::: Data to examine

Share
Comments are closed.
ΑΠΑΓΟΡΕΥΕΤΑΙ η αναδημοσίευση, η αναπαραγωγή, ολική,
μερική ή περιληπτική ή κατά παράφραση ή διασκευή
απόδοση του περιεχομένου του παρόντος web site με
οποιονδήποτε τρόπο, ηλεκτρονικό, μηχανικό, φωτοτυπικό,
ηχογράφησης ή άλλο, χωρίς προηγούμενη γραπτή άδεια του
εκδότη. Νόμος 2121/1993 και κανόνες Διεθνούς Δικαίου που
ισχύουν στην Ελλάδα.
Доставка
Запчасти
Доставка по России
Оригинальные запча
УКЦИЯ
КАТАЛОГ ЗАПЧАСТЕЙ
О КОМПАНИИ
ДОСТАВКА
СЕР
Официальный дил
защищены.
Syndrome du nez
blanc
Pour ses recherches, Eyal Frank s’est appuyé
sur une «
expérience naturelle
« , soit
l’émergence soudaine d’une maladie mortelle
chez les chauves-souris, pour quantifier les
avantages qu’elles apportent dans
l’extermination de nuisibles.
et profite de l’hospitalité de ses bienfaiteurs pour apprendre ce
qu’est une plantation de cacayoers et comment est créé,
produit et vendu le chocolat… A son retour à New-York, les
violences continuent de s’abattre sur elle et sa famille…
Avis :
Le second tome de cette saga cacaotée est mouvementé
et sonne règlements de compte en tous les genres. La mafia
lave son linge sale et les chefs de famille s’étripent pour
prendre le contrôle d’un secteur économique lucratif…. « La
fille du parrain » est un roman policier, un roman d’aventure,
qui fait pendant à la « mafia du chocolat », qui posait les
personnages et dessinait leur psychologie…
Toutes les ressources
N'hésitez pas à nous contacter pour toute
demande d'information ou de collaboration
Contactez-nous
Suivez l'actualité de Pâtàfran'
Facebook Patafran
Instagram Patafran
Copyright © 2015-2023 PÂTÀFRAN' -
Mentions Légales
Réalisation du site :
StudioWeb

::::::

## Action item
Your reply should consist of the records, copied exactly.

## Result below
Share
Comments are closed.
ΑΠΑΓΟΡΕΥΕΤΑΙ η αναδημοσίευση, η αναπαραγωγή, ολική,
μερική ή περιληπτική ή κατά παράφραση ή διασκευή
απόδοση του περιεχομένου του παρόντος web site με
οποιονδήποτε τρόπο, ηλεκτρονικό, μηχανικό, φωτοτυπικό,
ηχογράφησης ή άλλο, χωρίς προηγούμενη γραπτή άδεια του
εκδότη. Νόμος 2121/1993 και κανόνες Διεθνούς Δικαίου που
ισχύουν στην Ελλάδα.
Доставка
Запчасти
Доставка по России
Оригинальные запча
УКЦИЯ
КАТАЛОГ ЗАПЧАСТЕЙ
О КОМПАНИИ
ДОСТАВКА
СЕР
Официальный дил
защищены.
Syndrome du nez
blanc
Pour ses recherches, Eyal Frank s’est appuyé
sur une «
expérience naturelle
« , soit
l’émergence soudaine d’une maladie mortelle
chez les chauves-souris, pour quantifier les
avantages qu’elles apportent dans
l’extermination de nuisibles.
et profite de l’hospitalité de ses bienfaiteurs pour apprendre ce
qu’est une plantation de cacayoers et comment est créé,
produit et vendu le chocolat… A son retour à New-York, les
violences continuent de s’abattre sur elle et sa famille…
Avis :
Le second tome de cette saga cacaotée est mouvementé
et sonne règlements de compte en tous les genres. La mafia
lave son linge sale et les chefs de famille s’étripent pour
prendre le contrôle d’un secteur économique lucratif…. « La
fille du parrain » est un roman policier, un roman d’aventure,
qui fait pendant à la « mafia du chocolat », qui posait les
personnages et dessinait leur psychologie…
Toutes les ressources
N'hésitez pas à nous contacter pour toute
demande d'information ou de collaboration
Contactez-nous
Suivez l'actualité de Pâtàfran'
Facebook Patafran
Instagram Patafran
Copyright © 2015-2023 PÂTÀFRAN' -
Mentions Légales
Réalisation du site :
StudioWeb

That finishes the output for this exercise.